A common question is the lack of dimensions of Moffat’s female characters. Or the apparent sexism displayed in his stories. Some people raise the example of how Amy reacts to her baby daughter being stolen. (Though they don’t raise what it means for Rory. For me, I would do anything to protect my daughter.) Others raise the issue, as did Jones, that all Moffat’s female characters are obsessed with the Doctor. (But forget that the Master, Daleks, Cybermen and other villains who are also obsessed with the Doctor.) There are those that state that most of the female characters are versions of Moffat’s wife Sue Virtue. (But do people notice that all the male characters must be aspects of Moffat himself?)
All my points are overly simplified. But so are the arguments that Moffat is sexist or reuses the same character. All writers have their underlying, common themes.All writers have their own style and approach. All writers have flaws. For example, despite my admiration of Russell T Davies, his talents and amazing skill in creating an amazing version of Doctor Who, I dislike his portrayal of mothers: Jackie Tyler, the Empress of the Racnoss, Francine Jones, Sylvia Noble and others. All one-note kill-joy mothers.

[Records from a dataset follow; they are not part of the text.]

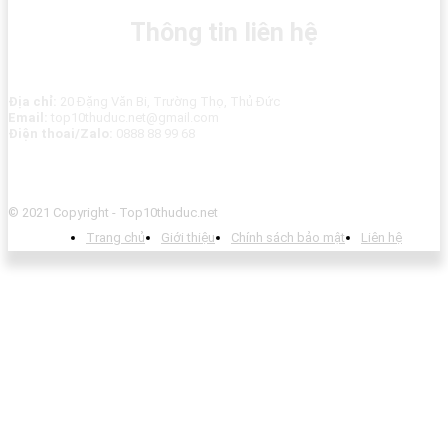
Thông tin liên hệ
Địa chỉ:
20 Đặng Văn Bi, Trường Thọ, Thủ Đức
Email:
top10thuduc.net@gmail.com
Điện thoai/Zalo:
0888 88 99 68
© 2021 Copyright - Top10thuduc.net
Trang chủ
Giới thiệu
Chính sách bảo mật
Liên hệ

But that doesn’t spoil my love of Russell T Davies’s work.
A side note: I wonder whether Steven Moffat will experiment and make the Master’s next incarnation female. The risk with that approach is that we will have another woman obsessing over the Doctor. Except we shouldn’t forget that the Master has almost always obsessed over the Doctor.

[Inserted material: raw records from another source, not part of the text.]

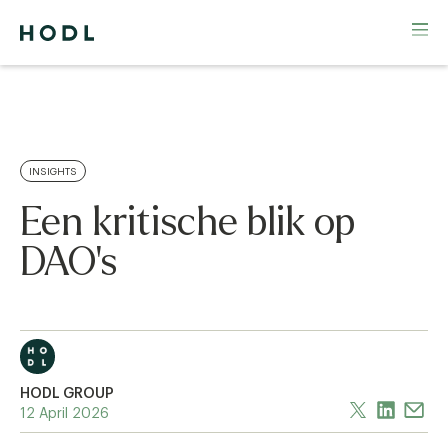
INSIGHTS
Een kritische blik op
DAO's
HODL GROUP
12 April 2026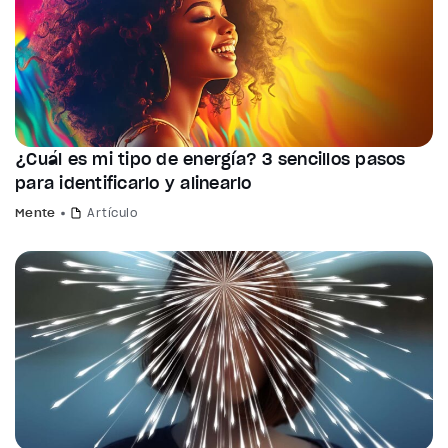
¿Cuál es mi tipo de energía? 3 sencillos pasos
para identificarlo y alinearlo
Mente
Artículo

Early female companions, like Victoria in the Patrick Troughton years, screamed pathetically when in danger. More positive female companions eventually emerged in the form of the knife-wielding Leela, who starred alongside Tom Baker, and Sylvester McCoy’s companion Ace, who memorably beat up a Dalek with a baseball bat.
Are Leela and Ace great female role-models? They are women with weapons: a knife and explosives. They kill; they beat up.
Is the Doctor a better role model, someone whose first option is a solution that doesn’t need violence? Is he a better role model for anyone, male or female?
Which is why the Doctor’s gender does not matter. The Doctor could be male. The Doctor could be female. As long as the Doctor shows intelligence and the non-violent option, the Doctor remains the same.